Thailand has been in the news recently for all the wrong reasons, namely settling political differences with bombs and bullets. Thankfully when I was there in January it hadn’t gotten to that point yet and I was able to enjoy a beautiful country full of friendly people, and, of course, check out wine lists and poke around a few stores.
This is an affliction, politely called professional curiosity, that has burned time on every vacation I’ve taken since I started working here. However, much like new wines from new places and new varietals, it can be very interesting and informative. Assuming, of course, you’re travelling with those similarly afflicted or those patient enough to withstand your curiosity – it helps to bribe them with the promise of refreshment after the “research”.
The wine culture of Thailand can be charitably described as nascent, not surprising really given the nature of their weather and the spice factor in their food and the lack of disposable income for the vast majority of people. The initial stages of a wine culture can be intriguing though and it is based on creating a comfort zone with basic flavors, and then gradually expanding that zone and introducing flavor complexity over time. It seems like a process made of graduated steps, with each one giving a gentle nudge away from the known comforts and hopefully intriguing with a new flavor or texture.

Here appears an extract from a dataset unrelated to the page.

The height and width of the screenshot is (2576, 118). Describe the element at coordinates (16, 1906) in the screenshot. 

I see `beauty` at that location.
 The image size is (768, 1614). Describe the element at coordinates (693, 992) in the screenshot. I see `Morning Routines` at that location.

I saw lots of Australian wine at affordable prices, with a shorter range of producers and bottlings as prices increased. The stores had a smattering of Italian and French wines, most from unglamorous regions and producers who have managed not to crack the Spectator Top 100. American wines were relatively few and far between at retail and only slightly more plentiful on the lists at restaurants, and almost none were small producers. I was surprised to hear from Caroline Parent of A.F. Gros during her recent visit to the store that Bangkok is a good market for her wines. Then came the explanation of a well-connected distributor and lots of internationally-known hotels, hopefully some of the business dinners with Burgundy involve Thais who can then add Vosne-Romanee to their vocabulary. Also because my home lab has shown that both white and red Burgundy work well with Thai food.
If you have reached a comfort zone with your wines and would like to take a graduated step, here are some suggestions.
2012 Domaine Trotereau Quincy ($15.99) – Pronounced “can see”, Quincy is over the hill west of Sancerre along the river Cher. Like most Loire Valley Sauvignon Blancs there is fresh lively fruit, a solid mineral streak and a snappy crisp finish. Thankfully 2012 was kinder to the vignerons than 2011 and even better Quincy is still not as famous as Sancerre, which saves you money.
2011 Maison Henri Boillot Saint – Aubin ($35.99) – Saint-Aubin is a Burgundy village with a growing reputation and this wine will certainly help push that process. If you need a break from California Chardonnay or want to try a white Burgundy for less than $50 start here.
2012 Kungfu Girl Riesling ($11.99) – If you’re still holding on to the belief that domestic Rieslings are all somewhere between slightly sweet and definitely sweet this Washington state Riesling will provide ample evidence to the contrary. Classic Riesling aromatics, a dry but lingering finish, food versatile and $12? No wonder we bought plenty, will it be enough?
2011 Tangent Grenache Blanc ($13.99) – Could I get a show of hands please, of everyone who has tried a Grenache Blanc? That’s what I thought, which is why I encourage you to try this one. Winemaker notes that claim “rich and full-bodied, has nice minerality, and … is great on its own or with spicy Thai food.” means I have to try it and the result is that I now have an adequate supply at home.
2009 Kenneth Volk Mourvedre ($24.99) – This is the varietal that made Domaine Tempier & Bandol famous, and is a component of many Chateauneuf du Papes. This is the best California rendition of the varietal I’ve come across, medium-bodied and full of brambly, spicy aromatics and flavors. When you taste it, visions of lamb and barbecue will dance in your head while you smack your lips and top up your glass.
2011 Runquist Barbera ($21.99) – This is a varietal known to our Italian wine lovers and Jeff Runquist has turned Amador County fruit into a wine you could slip into an Italian tasting. A touch more weight but the same bright tone to the fruit, spices and some food-friendly acidity makes this a lively red to have with your next pizza or pasta.
2012 Herencia Altes Garnatxa Negra ($9.99) – Spain continues to produce wines of great value and this Grenache bottling is a perfect example. The producer notes state “notes of red fruits and minerals that leap from the glass.”, which is certainly true but “Plenty of fruit on the palate” might actually be selling this wine short.
2011 Bodegas Caro “Amancaya” ($17.99) – You’ve probably tried an Argentine Malbec and enjoyed its fruit-driven character. Amancaya balances that with Cabernet for structure and the proper tick of tannin on the finish and a little bit of barrel spice.
I hope you enjoy getting out of your comfort zone and expanding your wine horizons with these, I should also mention that Thailand has started to produce wine. They will not be mistaken for Napa at the moment but were definitely a step ahead of the “Great Wall” red I had en route on a previous trip. The fruit wines were like the people, sweet and fun. For my tasting notes on the latest renditions of Mangosteen and Dragonfruit wines, see me at the store.